As the door opened at Downtown Crossing Station he saw an Indian woman enter the train, pushing a stroller with one hand and struggling with a number of bags on the other. The woman looked exhausted, especially when she sighed at the crowded compartment. When the train started she somehow managed to extricate a finger of the hand that held the bags and hooked it onto the stroller rim. With the other hand she clutched the overhead strap. He wanted to give his seat to her but, since she was not very close to where he was sitting, he could not just get up and gesture her to take his place. He would probably have to stammer an explanation to the person standing next to him that he intends the Indian lady to take his place. Then he would also have to go to the recipient of his courtesy, since she was not looking towards him, to tell her about the seat he has vacated for her. He had no intention to raise his voice amidst the rhythmic metallic clatter of the locomotive to draw her attention. The whole act would make him too self-conscious of the nonplussed Americans in his vicinity. He was still thinking of how he would have reacted had he faced a similar predicament in India; when, to his relief, he found a young girl give her seat to the Indian woman. The woman thanked the girl as she seated herself and pushed the bags behind her legs.

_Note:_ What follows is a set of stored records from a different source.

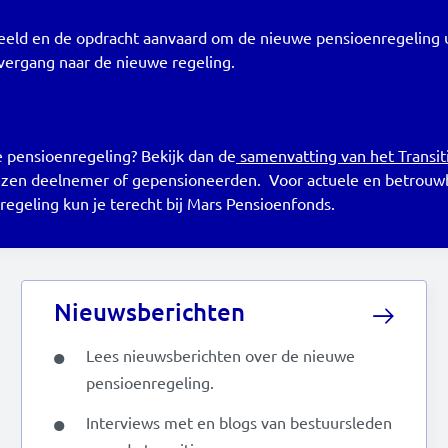
deeld en de opdracht aanvaard om de nieuwe pensioenregeling u
overgang naar de nieuwe regeling.
e pensioenregeling? Bekijk dan de
samenvatting van het Transit
gewezen deelnemer of gepensioneerden. Voor actuele en betrouw
egeling kun je terecht bij Mars Pensioenfonds.
Nieuwsberichten
Lees nieuwsberichten over de nieuwe
pensioenregeling.
Interviews met en blogs van bestuursleden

A major part of his journey from Broadway he has spent with his eyes fixed on the rivets on the floor of the compartment, counting the scratches on the metal plates, and avoiding all eye contact with the American crowd that hung around him. Now he thought that instead of glancing slantingly, he can raise his eyes to commune with at least two persons and not encounter foreign gaze. But he found that the Indian woman has her eyes closed as she leant her head against the window. In the stroller, the child, aged a year or so, was awake though. He met the dilated black pupils of the child with a smile. But the curious eyes stared at him as if at an alien. The child gave a similar look of unfamiliar-ness on all sides. The train stopped at Central Square Station. The doors opened. It was almost time for the doors to close when the Indian woman suddenly awoke, as if from a reverie, and excusing herself through the crowd pushed the stroller out of the door in the nick of time before the door closed. She did not hear the young girl call out to her to give the bags she has left behind on the train. There was a hush as the train gradually started to accelerate. Everyone glanced at the forgotten bags.
At the next station, Harvard Square, he was the only person to alight from that compartment, so the girl suggested that he take the bags and deposit them at the lost and found counter of the station. He stepped onto the platform with his hands full of bags not belonging to him. He felt that if he can restore the possession to its owner, he would fulfill his responsibility. So he went in search of the lost and found counter. He no longer kept his eyes to himself in self-consciousness of being an outsider. He was eager and excited. Ultimately he found what he was looking for. He put the bags onto the counter, and said, “An Indian lady left these by mistake on the latest train from downtown. She got down at the previous station.” He did not stammer. When he reached the dorm, where he has been living for the last one year as a graduate student, he saw himself as a renewed person, bearing a new identity. The next day he called the MBTA lost and found, and enquired about the bags that he had deposited the previous day. He is informed that the things have been returned to the Ganguli family. This small incident made him feel connected to Cambridge, Boston. He felt he belonged, somehow.
END
The “Indian woman” is modeled on Ashima Ganguli as depicted in page 42 of Jhumpa Lahiri’s novel "The Namesake" (Flamingo, London, 2003).